►

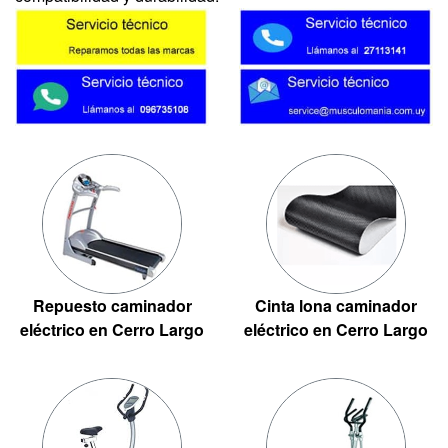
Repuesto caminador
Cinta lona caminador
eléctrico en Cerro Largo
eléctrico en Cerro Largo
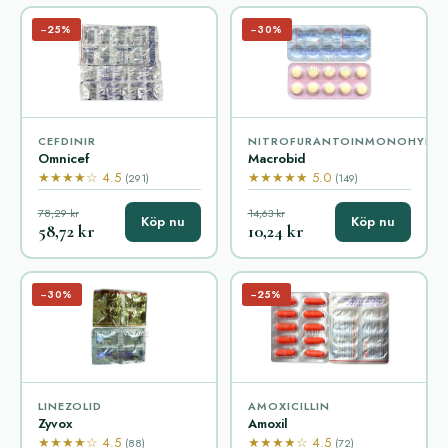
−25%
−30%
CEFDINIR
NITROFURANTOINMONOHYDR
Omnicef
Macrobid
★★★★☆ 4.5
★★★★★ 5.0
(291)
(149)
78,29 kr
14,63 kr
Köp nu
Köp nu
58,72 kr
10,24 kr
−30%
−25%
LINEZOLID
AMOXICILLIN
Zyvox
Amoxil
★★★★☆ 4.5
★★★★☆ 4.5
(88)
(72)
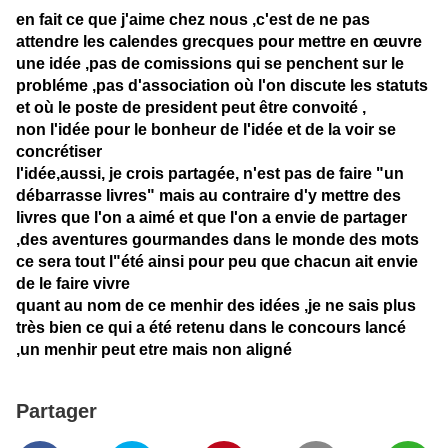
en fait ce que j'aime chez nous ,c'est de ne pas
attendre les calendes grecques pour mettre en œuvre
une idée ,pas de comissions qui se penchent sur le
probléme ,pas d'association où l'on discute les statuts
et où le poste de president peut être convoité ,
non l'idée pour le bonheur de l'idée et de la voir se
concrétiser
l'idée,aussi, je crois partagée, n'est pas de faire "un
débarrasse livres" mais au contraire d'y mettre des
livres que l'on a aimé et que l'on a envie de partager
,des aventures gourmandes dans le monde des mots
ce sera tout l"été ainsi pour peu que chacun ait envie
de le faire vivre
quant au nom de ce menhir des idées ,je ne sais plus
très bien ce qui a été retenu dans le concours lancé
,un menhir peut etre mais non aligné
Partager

◄
►

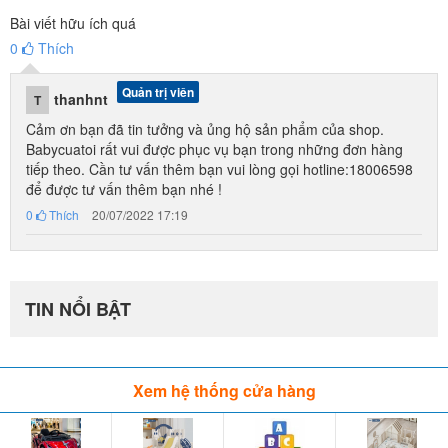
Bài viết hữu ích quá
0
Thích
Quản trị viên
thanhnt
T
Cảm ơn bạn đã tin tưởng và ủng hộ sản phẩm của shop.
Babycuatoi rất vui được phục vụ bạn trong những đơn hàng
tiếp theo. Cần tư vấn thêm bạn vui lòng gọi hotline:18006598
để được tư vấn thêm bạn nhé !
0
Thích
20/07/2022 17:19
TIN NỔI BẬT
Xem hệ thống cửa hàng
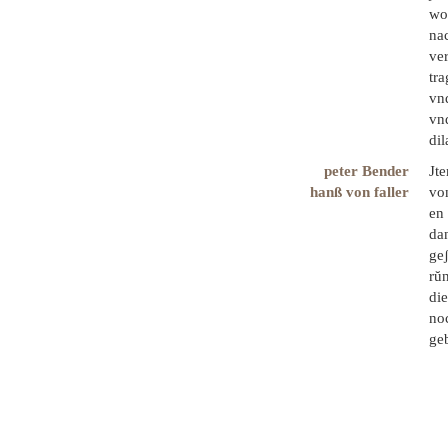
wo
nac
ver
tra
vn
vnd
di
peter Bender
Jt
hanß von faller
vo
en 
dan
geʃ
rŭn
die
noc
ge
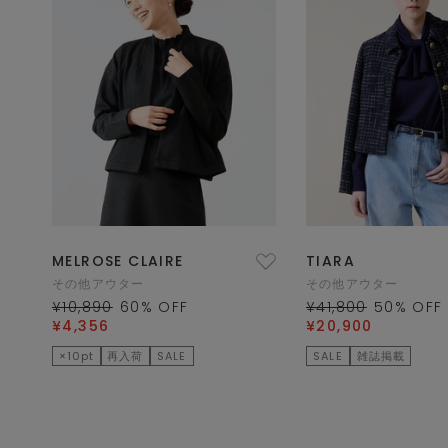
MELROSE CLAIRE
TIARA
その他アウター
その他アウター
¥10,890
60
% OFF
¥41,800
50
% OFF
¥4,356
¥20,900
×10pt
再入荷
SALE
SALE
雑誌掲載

◄

WORK REQUIRED: An exact copy is needed of the entries above, starting at the line that holds "Repuesto caminador" and stopping at the line that holds "livres que l'on", both kept; pictures stay out.

RESPONSE AREA:
Repuesto caminador
Cinta lona caminador
eléctrico en Cerro Largo
eléctrico en Cerro Largo
−25%
−30%
CEFDINIR
NITROFURANTOINMONOHYDR
Omnicef
Macrobid
★★★★☆ 4.5
★★★★★ 5.0
(291)
(149)
78,29 kr
14,63 kr
Köp nu
Köp nu
58,72 kr
10,24 kr
−30%
−25%
LINEZOLID
AMOXICILLIN
Zyvox
Amoxil
★★★★☆ 4.5
★★★★☆ 4.5
(88)
(72)
en fait ce que j'aime chez nous ,c'est de ne pas
attendre les calendes grecques pour mettre en œuvre
une idée ,pas de comissions qui se penchent sur le
probléme ,pas d'association où l'on discute les statuts
et où le poste de president peut être convoité ,
non l'idée pour le bonheur de l'idée et de la voir se
concrétiser
l'idée,aussi, je crois partagée, n'est pas de faire "un
débarrasse livres" mais au contraire d'y mettre des
livres que l'on a aimé et que l'on a envie de partager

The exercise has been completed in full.